EXERCISE DETAILS:
Report the number of lines in these entries that contain "İran". Write only the number.

[Dataset entries]
▼

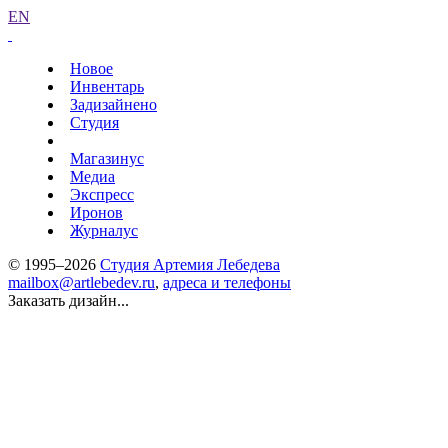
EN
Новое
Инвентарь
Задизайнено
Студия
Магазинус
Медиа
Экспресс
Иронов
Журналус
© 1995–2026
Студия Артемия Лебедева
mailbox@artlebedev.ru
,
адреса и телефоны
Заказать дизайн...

▲
▼

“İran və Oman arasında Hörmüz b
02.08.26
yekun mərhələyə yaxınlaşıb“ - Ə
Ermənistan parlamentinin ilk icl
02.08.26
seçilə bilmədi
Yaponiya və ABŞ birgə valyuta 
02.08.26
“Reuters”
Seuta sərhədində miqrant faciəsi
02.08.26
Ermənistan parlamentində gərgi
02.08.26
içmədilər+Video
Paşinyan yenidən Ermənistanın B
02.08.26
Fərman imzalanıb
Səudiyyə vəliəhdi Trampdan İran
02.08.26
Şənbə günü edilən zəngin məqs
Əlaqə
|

▲
▼

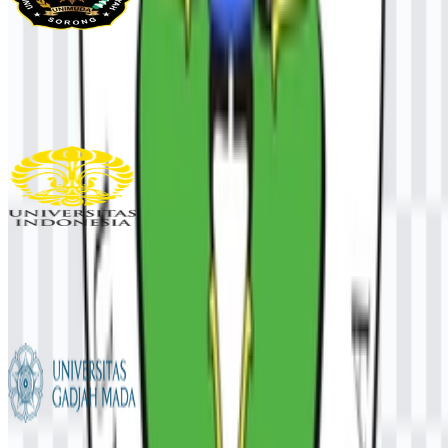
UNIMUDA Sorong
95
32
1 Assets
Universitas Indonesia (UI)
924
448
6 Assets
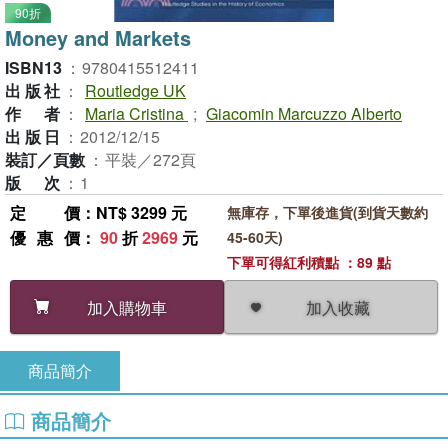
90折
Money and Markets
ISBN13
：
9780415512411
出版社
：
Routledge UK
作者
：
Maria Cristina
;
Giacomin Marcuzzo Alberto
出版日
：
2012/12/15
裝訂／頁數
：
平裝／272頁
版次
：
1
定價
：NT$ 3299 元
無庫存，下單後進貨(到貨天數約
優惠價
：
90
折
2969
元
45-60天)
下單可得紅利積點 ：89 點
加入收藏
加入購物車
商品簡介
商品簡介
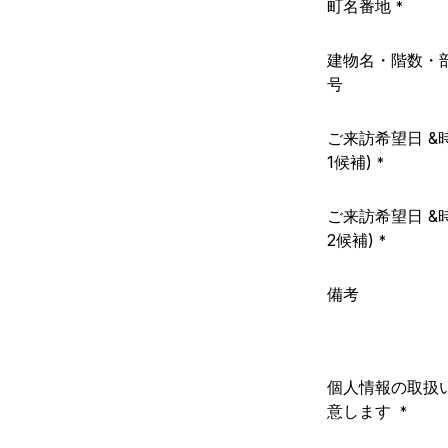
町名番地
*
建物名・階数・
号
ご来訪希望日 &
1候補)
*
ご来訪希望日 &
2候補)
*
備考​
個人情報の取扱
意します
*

▲

EXERCISE ANSWER:
2